Across the records that follow, count each line holding "Domains", and write only the total.
══ EXERCISE DATA
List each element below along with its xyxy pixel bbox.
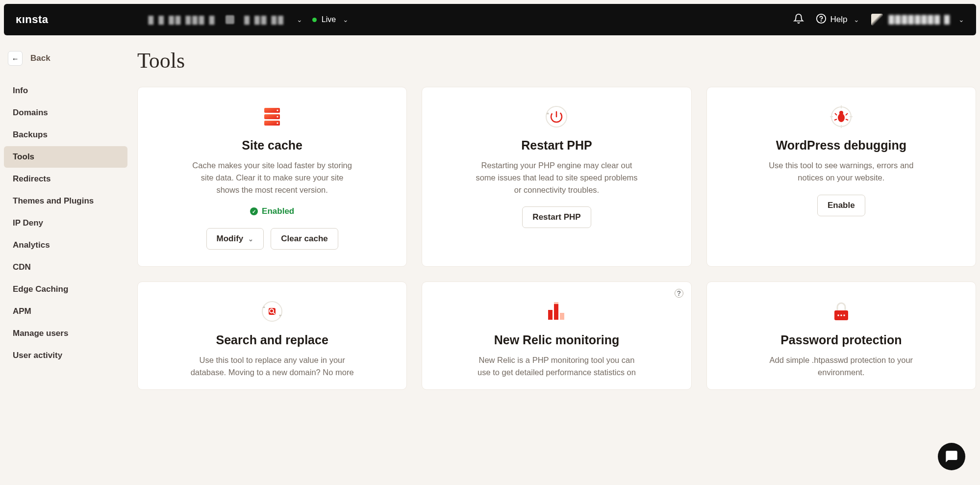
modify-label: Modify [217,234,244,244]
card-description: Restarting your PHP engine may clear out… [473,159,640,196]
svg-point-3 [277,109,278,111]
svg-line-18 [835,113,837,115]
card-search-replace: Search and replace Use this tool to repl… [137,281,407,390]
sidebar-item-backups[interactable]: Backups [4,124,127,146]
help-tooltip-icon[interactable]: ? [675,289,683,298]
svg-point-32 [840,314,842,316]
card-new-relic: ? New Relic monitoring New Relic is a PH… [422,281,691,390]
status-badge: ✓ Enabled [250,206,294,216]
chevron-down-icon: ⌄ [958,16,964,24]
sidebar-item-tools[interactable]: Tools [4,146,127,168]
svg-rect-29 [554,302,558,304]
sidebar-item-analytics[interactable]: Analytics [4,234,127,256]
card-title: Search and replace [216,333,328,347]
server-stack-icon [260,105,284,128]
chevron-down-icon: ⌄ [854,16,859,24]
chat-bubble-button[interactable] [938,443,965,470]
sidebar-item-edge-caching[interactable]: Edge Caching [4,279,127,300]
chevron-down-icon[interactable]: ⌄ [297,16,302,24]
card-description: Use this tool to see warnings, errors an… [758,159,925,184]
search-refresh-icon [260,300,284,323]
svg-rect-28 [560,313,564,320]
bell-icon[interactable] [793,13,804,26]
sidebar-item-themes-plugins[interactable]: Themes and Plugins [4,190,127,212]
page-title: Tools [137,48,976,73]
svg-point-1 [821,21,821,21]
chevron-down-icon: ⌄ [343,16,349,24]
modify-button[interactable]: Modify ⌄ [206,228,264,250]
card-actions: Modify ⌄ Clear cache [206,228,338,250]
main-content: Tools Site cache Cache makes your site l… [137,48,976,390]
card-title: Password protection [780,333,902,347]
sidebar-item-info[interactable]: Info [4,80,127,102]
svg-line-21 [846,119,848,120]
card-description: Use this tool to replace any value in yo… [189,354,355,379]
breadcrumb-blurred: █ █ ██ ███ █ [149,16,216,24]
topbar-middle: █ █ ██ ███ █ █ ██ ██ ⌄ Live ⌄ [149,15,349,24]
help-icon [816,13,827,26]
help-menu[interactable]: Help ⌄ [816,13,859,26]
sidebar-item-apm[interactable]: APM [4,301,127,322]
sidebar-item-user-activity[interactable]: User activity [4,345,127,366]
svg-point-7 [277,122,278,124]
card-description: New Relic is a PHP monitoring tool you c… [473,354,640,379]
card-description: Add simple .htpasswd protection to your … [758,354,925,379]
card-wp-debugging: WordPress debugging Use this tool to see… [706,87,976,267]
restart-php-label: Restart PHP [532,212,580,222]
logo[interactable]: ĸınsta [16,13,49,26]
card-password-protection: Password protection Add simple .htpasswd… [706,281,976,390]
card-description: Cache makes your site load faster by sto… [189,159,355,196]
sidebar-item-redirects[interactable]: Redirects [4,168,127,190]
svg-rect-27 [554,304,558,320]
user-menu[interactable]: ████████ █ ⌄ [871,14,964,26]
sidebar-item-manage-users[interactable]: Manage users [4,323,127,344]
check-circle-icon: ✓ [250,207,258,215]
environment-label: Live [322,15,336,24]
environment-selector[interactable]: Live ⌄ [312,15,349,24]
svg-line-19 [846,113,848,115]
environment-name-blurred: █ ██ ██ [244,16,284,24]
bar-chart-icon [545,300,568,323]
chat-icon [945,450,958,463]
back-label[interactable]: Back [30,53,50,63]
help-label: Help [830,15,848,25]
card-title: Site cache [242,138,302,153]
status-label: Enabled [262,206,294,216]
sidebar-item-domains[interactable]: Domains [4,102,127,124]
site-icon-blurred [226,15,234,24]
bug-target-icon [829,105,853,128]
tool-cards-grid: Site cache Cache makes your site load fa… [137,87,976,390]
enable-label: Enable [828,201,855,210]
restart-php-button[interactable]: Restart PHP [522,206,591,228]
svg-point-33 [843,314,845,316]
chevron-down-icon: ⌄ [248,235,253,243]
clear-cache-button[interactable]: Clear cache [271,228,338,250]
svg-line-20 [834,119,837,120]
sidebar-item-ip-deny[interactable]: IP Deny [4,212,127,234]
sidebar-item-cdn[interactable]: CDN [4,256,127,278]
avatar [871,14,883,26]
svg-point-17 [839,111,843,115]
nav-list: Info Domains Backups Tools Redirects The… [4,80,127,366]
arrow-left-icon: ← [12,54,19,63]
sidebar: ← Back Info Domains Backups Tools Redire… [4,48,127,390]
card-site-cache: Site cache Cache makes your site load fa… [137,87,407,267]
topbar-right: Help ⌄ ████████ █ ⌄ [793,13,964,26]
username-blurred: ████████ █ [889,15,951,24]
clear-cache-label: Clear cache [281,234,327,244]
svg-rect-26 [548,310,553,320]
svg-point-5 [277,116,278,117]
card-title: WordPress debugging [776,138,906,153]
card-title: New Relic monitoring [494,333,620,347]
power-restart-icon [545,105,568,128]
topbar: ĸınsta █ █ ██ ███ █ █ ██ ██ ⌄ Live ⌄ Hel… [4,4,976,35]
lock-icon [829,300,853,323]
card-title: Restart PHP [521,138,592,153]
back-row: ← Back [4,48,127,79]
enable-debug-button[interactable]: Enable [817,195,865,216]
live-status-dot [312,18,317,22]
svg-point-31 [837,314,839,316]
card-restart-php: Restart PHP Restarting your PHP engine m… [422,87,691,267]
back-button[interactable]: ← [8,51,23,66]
════
- **EXERCISE RESPONSE**:
3